• _Exercise details_:
Your answer must be one number: the count of lines below that hold the word "ogłoszeniu".

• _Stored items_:
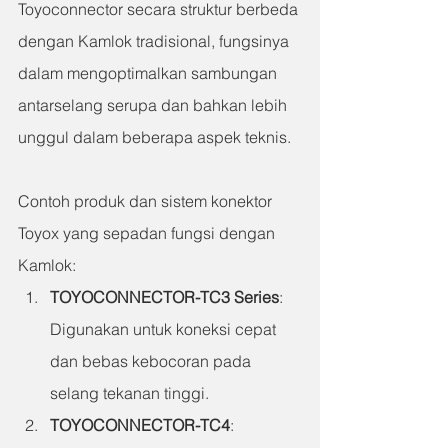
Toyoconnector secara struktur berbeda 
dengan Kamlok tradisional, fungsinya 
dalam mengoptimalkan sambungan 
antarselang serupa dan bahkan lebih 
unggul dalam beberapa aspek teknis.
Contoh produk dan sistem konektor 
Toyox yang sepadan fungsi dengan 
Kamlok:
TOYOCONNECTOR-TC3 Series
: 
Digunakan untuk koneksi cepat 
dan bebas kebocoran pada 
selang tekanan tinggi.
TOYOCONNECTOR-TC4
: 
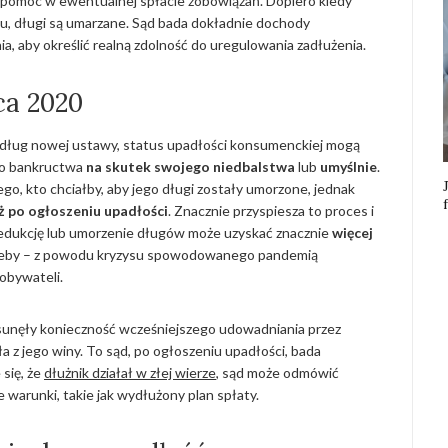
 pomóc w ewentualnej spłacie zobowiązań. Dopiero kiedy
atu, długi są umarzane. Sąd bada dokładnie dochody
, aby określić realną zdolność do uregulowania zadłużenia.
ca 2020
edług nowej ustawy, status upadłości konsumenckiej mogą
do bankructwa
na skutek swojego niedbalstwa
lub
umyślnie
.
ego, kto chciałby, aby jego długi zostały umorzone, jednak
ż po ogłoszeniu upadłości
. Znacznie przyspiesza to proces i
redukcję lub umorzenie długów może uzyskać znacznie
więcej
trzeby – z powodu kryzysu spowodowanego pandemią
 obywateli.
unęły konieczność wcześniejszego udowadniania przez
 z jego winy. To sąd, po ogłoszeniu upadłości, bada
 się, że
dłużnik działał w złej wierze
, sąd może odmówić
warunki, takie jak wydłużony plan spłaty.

• _Result of this exercise_:
2